Photo: Nova Scotia Health

“On December 28, in a hotly anticipated press conference concerning the post-Christmas return to school, Dr. Robert Strang, Nova Scotia’s beloved and much-memed Chief Medical Officer of Health, explained that schools would return to in-person classes on January 10, but would no longer be part of Public Health’s contract tracing efforts. Furthermore, PCR testing — the gold standard for detection of COVID-19 virus — will only be available for certain groups of people, with teachers and students not on the list,” writes Martha Paynter:

Social media was swiftly ablaze with comments decrying the chief medical officer of health’s decisions as having left us all behind, destroying the legacy that has set Nova Scotia apart during the pandemic — so significantly apart that our population grew to more than one million people this year, and our housing market is literally on fire.

But as a nurse working in the system — and a critical, political opponent of every ill-advised government announcement — I want to offer my support for this latest decision and explain why: We simply do not have enough human resources to keep going on as was.

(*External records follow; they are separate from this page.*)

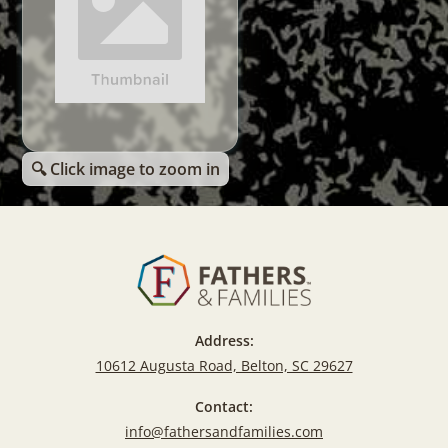
🔍 Click image to zoom in
Address:
10612 Augusta Road, Belton, SC 29627
Contact:
info@fathersandfamilies.com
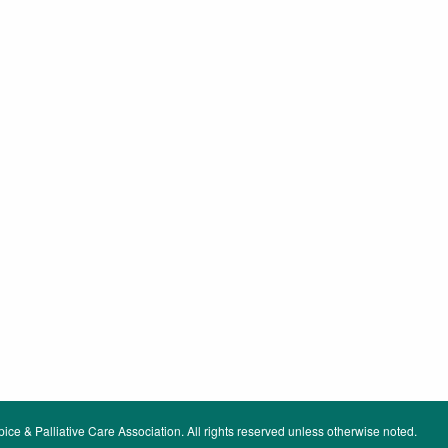
ce & Palliative Care Association. All rights reserved unless otherwise noted.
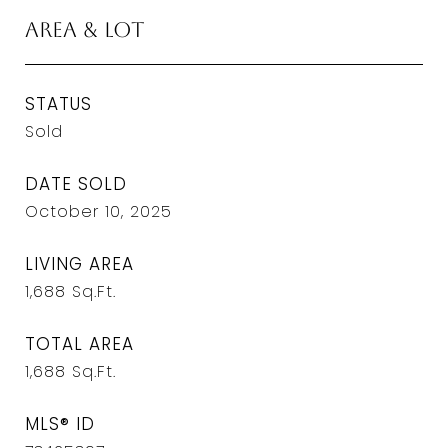
Area & Lot
STATUS
Sold
DATE SOLD
October 10, 2025
LIVING AREA
1,688
Sq.Ft.
TOTAL AREA
1,688
Sq.Ft.
MLS® ID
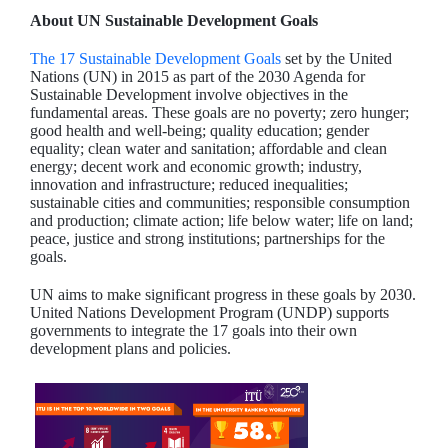
About UN Sustainable Development Goals
The 17 Sustainable Development Goals
set by the United
Nations (UN) in 2015 as part of the 2030 Agenda for
Sustainable Development involve objectives in the
fundamental areas. These goals are no poverty; zero hunger;
good health and well-being; quality education; gender
equality; clean water and sanitation; affordable and clean
energy; decent work and economic growth; industry,
innovation and infrastructure; reduced inequalities;
sustainable cities and communities; responsible consumption
and production; climate action; life below water; life on land;
peace, justice and strong institutions; partnerships for the
goals.
UN aims to make significant progress in these goals by 2030.
United Nations Development Program (UNDP) supports
governments to integrate the 17 goals into their own
development plans and policies.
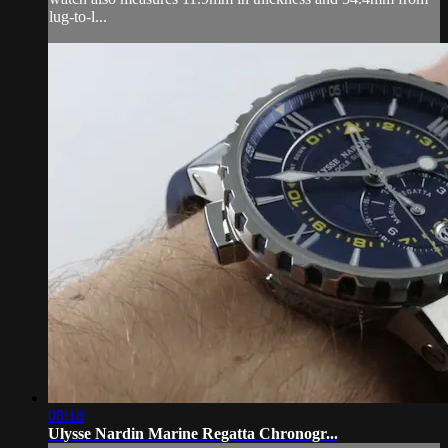
lug-to-l...
08:18
Ulysse Nardin Marine Regatta Chronogr...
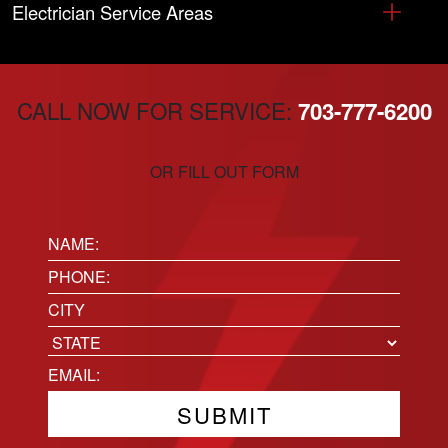
Electrician Service Areas
CALL NOW FOR SERVICE:
703-777-6200
OR FILL OUT FORM
Name:
(Required)
Phone
(Required)
Location
City
State
Email
(Required)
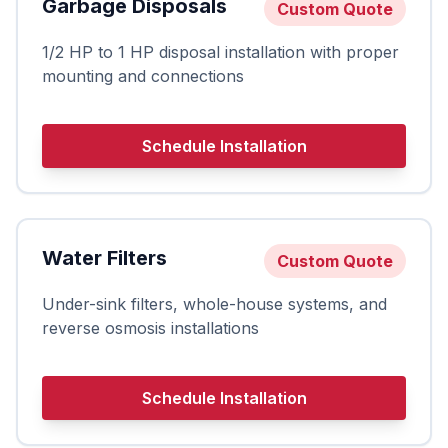
Garbage Disposals
Custom Quote
1/2 HP to 1 HP disposal installation with proper
mounting and connections
Schedule Installation
Water Filters
Custom Quote
Under-sink filters, whole-house systems, and
reverse osmosis installations
Schedule Installation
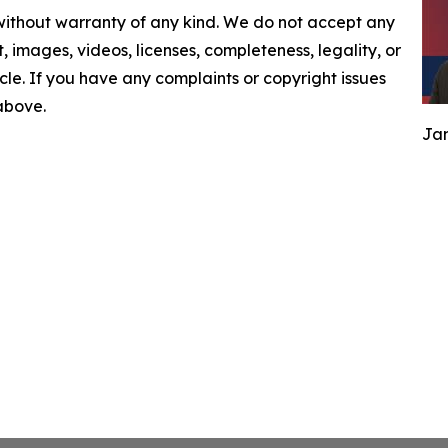
 without warranty of any kind. We do not accept any
nt, images, videos, licenses, completeness, legality, or
ticle. If you have any complaints or copyright issues
 above.
Jam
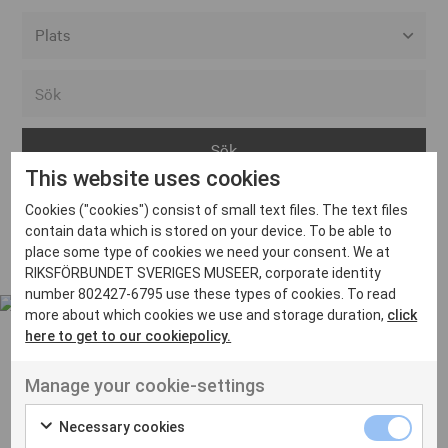
Alla event locations
Alvesta
Arjeplog
This website uses cookies
Arvika
Cookies ("cookies") consist of small text files. The text files
Avesta
Inga inlägg hittades
contain data which is stored on your device. To be able to
Bara
place some type of cookies we need your consent. We at
RIKSFÖRBUNDET SVERIGES MUSEER, corporate identity
Boden
number 802427-6795 use these types of cookies. To read
more about which cookies we use and storage duration,
click
Borås
here to get to our cookiepolicy.
Bålsta
Manage your cookie-settings
Eksjö
UT VENENATIS NON
Ut venenatis non velit
Eskilstuna
Necessary cookies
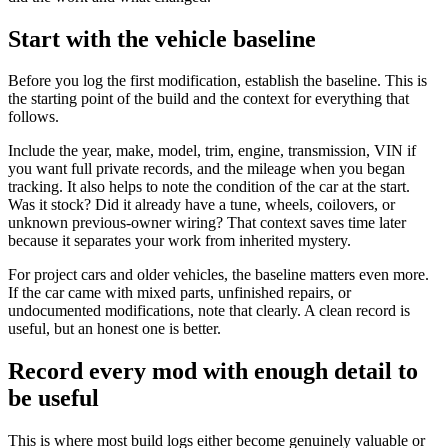
Start with the vehicle baseline
Before you log the first modification, establish the baseline. This is
the starting point of the build and the context for everything that
follows.
Include the year, make, model, trim, engine, transmission, VIN if
you want full private records, and the mileage when you began
tracking. It also helps to note the condition of the car at the start.
Was it stock? Did it already have a tune, wheels, coilovers, or
unknown previous-owner wiring? That context saves time later
because it separates your work from inherited mystery.
For project cars and older vehicles, the baseline matters even more.
If the car came with mixed parts, unfinished repairs, or
undocumented modifications, note that clearly. A clean record is
useful, but an honest one is better.
Record every mod with enough detail to
be useful
This is where most build logs either become genuinely valuable or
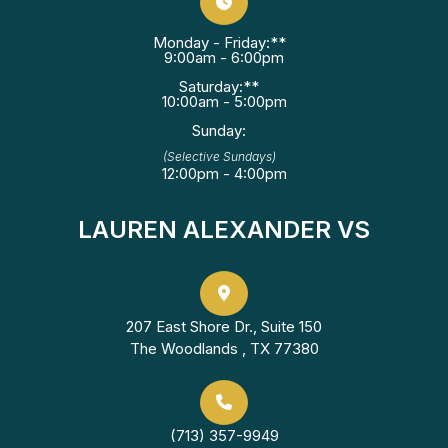
Monday - Friday:**
9:00am - 6:00pm
Saturday:**
10:00am - 5:00pm
Sunday:
(Selective Sundays)
12:00pm - 4:00pm
LAUREN ALEXANDER VS
207 East Shore Dr., Suite 150
The Woodlands , TX 77380
(713) 357-9949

At this point in the pandemic, we need the public to do their part. Yes, this is asking more of a public already stretched beyond what they can handle. But some of us are in a position to step up and step up we must. For over a year, volunteers have made Nova Scotia’s asymptomatic testing program possible. Volunteers continue to staff several rapid testing sites daily and assemble rapid antigen testing kits for people to administer at home. We need the public to do those tests when they are worried, and definitely when they are symptomatic. We need them to self-report results to Public Health. And we need them to do their best to contact trace on their own and ask those contacts to test themselves and hunker down for public safety.

3. Trolling Public Health

two tall buildings
If fulfilled, the response to a recent Freedom of Information request would result in a stack of paper the height of two Fenwick Towers. Photo: Wikipedia Commons/ Coastal Elite

Some private person out there in the world filed a Freedom of Information request with the province for the following:

With respect to the vaccinations administered to the people of Nova Scotia for COVID 19, please provide me with a copy of every single page, without exception, of every single INFORMED CONSENT form, without exception, depersonalized to protect the recipient, executed by the signature of the recipient for every injection administered. In addition provide all information otherwise for each instance that the above INFORMED CONSENT was obtained, that evidence was made detailing 1) that the experimental substance received was described in full, 2) that the risks were described in full, 3) that the recipient comprehended the risks, that the benefits were explained in full, 5) that the benefits were comprehended by the recipient, 6) that shows that the recipient stated that the the recipient was not subjected to any form of coercion, 7) the name of the clinical trial coordinator, 8) the name of the person who informed the recipient of the risks and benefits, and 9) the age of the recipient. Craig Beaton, the Associate Deputy Minister, has testified that ALL of this information exists. I want it all with the exception of the personal information pertaining to the recipient. (Date Range for Record Search: From 12/31/2019 To 09/14/2021)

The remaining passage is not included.